§ Exercise goal: Please copy each line of the records below that holds the word "cikket".
◇ ◇ ◇ ◇
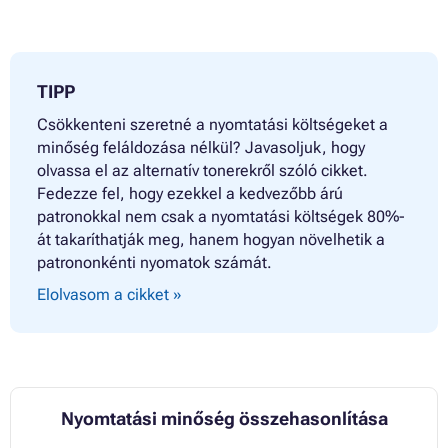
TIPP
Csökkenteni szeretné a nyomtatási költségeket a
minőség feláldozása nélkül? Javasoljuk, hogy
olvassa el az alternatív tonerekről szóló cikket.
Fedezze fel, hogy ezekkel a kedvezőbb árú
patronokkal nem csak a nyomtatási költségek 80%-
át takaríthatják meg, hanem hogyan növelhetik a
patrononkénti nyomatok számát.
Elolvasom a cikket »
Nyomtatási minőség összehasonlítása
◇ ◇ ◇ ◇
§ Solution:
olvassa el az alternatív tonerekről szóló cikket.
Elolvasom a cikket »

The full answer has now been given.